Chinese nationals’ murder: Xi snubs Sharif, skips bilateral meet

  • IANS

    PTI

    June 10, 2017 | 1:26 pm
GDP

(Photo: AFP)

 

Beijing, Jun 10 (PTI) In a rare snub to all-weather ally Pakistan, Chinese President Xi Jinping skipped a customary meeting with Prime Minister Nawaz Sharif at the SCO summit in Astana after the murder of two Chinese teachers in Balochistan.

Sharif returned from Astana after attending the Shanghai Cooperation Organisation (SCO) summit on the sidelines of which he met Presidents of Kazakhstan, Uzbekistan, Afghanistan and Russia.

Conspicuously absent was a meeting with Xi.

Chinese state-run media highlighted Xi s meetings with Kazakh counterpart Nursultan Nazarbayev, Prime Minister Narendra Modi and Russian President Vladimir Putin.

Xi's unprecedented snub followed deep disappointment and grief among Chinese public over the slaying of the two Chinese citizens who were kidnapped last month from Quetta in Balochistan.

The two were brutally murdered reportedly by Islamic State (IS) militants.
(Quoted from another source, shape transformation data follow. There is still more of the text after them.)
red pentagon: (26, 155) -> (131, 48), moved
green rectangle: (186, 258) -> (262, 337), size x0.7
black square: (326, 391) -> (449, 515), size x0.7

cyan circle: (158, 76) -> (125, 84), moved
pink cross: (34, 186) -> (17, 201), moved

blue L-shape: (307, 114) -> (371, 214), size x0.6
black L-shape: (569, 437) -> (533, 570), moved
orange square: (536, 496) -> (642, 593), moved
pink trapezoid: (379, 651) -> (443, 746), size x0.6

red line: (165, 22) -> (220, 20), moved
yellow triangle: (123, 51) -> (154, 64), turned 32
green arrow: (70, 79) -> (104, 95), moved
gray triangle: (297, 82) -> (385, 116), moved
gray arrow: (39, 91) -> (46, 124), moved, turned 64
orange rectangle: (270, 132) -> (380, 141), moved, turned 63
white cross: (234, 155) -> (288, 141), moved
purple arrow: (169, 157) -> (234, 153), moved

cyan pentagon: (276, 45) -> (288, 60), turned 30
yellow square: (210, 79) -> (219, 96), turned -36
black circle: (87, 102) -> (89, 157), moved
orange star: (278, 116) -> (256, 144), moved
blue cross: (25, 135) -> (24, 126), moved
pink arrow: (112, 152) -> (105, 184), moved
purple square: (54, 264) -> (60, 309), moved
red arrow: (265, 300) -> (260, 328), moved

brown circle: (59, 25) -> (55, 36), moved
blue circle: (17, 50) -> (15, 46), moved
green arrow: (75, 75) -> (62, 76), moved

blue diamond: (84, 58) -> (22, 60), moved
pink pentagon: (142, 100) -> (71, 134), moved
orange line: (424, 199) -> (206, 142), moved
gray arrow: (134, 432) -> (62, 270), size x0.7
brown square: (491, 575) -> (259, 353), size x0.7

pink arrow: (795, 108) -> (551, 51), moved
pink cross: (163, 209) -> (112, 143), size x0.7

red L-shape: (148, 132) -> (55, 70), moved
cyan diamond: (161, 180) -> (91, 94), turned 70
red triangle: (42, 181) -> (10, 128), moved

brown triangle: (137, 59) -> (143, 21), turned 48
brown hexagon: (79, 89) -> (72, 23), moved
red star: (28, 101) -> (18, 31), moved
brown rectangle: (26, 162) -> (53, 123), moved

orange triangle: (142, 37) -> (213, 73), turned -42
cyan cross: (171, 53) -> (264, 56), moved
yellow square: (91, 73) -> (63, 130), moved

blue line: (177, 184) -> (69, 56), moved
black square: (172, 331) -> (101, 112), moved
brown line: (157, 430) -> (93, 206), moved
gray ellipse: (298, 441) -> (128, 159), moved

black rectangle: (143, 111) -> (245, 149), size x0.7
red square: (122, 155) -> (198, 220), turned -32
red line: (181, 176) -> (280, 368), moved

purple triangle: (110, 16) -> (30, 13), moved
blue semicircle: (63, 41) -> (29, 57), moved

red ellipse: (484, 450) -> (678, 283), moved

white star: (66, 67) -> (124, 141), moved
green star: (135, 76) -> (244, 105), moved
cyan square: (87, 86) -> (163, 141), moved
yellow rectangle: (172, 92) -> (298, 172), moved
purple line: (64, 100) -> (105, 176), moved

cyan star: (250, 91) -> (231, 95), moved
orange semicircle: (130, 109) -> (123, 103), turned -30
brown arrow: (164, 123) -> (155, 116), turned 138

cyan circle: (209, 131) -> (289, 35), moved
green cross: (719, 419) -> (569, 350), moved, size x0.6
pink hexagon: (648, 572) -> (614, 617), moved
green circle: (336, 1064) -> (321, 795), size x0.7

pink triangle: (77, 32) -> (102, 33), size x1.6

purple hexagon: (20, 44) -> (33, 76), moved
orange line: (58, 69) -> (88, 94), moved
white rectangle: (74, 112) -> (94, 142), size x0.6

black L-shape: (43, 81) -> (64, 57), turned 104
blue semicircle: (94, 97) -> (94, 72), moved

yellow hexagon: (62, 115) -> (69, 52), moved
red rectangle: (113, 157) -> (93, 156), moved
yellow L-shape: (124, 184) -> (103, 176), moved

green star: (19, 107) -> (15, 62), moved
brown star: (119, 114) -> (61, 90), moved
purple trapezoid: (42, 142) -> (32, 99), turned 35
The news of their murders was made public ahead of the SCO summit held on June 8-9 in which India and Pakistan were admitted as members.

Yesterday, Chinese Foreign Ministry spokesperson Hua Chunying explained that the murders were no way connected to the USD 50 billion China Pakistan Economic Corridor (CPEC) which was opposed by the Baloch nationalists.

The CPEC is part of China's ambitious multi-billion Belt and Road intuitive (BRI).

"This incident will not have any necessary connection with the BRI," nor with the summit of the Shanghai Cooperation Organisation, meeting being held in Astana, Hua had said.

China has deployed hundreds of Chinese workers to work for the CPEC which connects Gwadar port in Balochistan with China's Xinjiang through Pakistan-occupied Kashmir.

Hua said Pakistan pays great attention to the protection of Chinese citizens in the institutions there and made great efforts for their security.

"As per BRI we should be prepared for risks if want to go global. Since the three years after the BRI," she had said.